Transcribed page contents

----

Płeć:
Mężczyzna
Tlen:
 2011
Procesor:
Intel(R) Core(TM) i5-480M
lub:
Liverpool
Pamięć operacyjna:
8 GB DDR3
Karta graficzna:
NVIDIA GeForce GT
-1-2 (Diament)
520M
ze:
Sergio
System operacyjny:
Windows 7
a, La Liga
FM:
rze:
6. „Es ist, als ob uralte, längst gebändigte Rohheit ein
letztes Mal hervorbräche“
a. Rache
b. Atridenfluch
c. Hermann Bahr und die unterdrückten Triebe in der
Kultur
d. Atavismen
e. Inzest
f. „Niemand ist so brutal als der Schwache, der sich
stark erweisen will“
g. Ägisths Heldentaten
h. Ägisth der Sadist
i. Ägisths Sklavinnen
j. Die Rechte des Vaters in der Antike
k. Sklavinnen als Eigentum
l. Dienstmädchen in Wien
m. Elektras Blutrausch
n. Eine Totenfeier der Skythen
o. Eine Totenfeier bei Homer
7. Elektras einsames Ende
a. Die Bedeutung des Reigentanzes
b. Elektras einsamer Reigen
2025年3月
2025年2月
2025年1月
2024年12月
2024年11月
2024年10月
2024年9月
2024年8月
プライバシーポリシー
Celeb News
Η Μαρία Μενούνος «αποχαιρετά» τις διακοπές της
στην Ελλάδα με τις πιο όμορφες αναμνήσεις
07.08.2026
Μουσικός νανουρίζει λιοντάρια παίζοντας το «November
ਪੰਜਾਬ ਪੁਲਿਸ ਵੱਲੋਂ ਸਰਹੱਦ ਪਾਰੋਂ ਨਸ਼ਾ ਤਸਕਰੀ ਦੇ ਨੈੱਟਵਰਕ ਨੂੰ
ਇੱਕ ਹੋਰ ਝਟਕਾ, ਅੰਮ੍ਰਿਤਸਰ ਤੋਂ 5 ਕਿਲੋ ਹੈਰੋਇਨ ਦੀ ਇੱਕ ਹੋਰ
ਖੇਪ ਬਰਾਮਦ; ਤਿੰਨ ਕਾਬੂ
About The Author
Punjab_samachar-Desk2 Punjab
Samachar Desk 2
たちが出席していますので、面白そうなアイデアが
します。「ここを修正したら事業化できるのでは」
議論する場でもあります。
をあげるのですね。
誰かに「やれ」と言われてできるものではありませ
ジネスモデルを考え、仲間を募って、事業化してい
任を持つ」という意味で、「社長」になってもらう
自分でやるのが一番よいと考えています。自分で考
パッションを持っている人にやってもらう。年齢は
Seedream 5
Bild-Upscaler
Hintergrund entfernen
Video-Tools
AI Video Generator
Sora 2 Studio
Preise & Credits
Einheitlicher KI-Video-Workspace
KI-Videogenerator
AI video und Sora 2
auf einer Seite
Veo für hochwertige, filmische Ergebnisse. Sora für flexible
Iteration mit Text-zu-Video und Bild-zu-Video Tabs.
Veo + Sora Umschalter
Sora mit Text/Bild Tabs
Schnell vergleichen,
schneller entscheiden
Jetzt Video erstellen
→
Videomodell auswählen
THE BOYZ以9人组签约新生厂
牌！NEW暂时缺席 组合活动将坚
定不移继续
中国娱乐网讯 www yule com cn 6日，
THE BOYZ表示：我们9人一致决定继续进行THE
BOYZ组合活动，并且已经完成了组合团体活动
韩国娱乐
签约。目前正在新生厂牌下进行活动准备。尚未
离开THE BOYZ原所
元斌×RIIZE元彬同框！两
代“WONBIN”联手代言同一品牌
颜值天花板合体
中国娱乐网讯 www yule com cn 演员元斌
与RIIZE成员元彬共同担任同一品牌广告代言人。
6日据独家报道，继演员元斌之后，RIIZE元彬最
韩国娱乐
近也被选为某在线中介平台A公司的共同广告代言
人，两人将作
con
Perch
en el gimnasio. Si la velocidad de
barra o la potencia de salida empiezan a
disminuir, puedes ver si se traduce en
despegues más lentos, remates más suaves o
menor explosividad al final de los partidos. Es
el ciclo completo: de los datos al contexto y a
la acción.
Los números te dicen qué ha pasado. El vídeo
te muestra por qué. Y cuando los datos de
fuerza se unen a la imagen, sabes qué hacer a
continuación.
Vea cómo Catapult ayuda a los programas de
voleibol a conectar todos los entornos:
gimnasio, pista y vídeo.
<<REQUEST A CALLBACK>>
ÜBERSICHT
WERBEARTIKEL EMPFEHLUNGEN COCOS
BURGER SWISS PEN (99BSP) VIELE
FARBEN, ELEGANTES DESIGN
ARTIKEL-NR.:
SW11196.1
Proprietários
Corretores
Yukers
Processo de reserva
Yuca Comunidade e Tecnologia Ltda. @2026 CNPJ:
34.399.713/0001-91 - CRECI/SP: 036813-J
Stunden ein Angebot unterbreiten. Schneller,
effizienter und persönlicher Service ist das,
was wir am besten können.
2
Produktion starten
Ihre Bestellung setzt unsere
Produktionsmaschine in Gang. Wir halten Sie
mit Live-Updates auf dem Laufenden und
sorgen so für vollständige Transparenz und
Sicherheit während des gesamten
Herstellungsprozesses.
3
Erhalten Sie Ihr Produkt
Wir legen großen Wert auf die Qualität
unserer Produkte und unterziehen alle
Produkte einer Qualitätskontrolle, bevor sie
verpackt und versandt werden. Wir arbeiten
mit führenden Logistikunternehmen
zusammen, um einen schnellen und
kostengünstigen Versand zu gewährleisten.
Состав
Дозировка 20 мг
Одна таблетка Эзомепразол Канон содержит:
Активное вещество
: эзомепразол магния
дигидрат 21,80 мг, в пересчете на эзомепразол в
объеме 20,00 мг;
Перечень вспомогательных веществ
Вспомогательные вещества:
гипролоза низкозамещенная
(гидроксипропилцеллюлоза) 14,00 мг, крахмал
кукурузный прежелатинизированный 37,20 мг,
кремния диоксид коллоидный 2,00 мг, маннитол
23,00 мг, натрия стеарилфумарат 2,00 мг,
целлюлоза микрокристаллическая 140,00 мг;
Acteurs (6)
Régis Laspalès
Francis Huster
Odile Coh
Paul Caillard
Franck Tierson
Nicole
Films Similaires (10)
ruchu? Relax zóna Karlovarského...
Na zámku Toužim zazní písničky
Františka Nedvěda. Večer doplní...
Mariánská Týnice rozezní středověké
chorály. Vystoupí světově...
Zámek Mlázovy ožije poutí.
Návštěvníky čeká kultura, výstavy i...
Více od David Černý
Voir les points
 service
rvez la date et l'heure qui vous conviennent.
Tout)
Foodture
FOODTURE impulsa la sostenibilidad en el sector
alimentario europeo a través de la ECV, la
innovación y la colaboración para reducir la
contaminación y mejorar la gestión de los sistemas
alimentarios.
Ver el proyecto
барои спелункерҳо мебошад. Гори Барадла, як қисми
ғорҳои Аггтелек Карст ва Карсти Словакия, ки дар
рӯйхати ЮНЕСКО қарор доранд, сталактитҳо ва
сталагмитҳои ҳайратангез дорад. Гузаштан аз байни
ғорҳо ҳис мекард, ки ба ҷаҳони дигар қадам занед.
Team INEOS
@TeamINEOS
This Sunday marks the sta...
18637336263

----

### Task objective
Every line that contains the string "vídeo" should be returned from the data.

### The completed task
Los números te dicen qué ha pasado. El vídeo
gimnasio, pista y vídeo.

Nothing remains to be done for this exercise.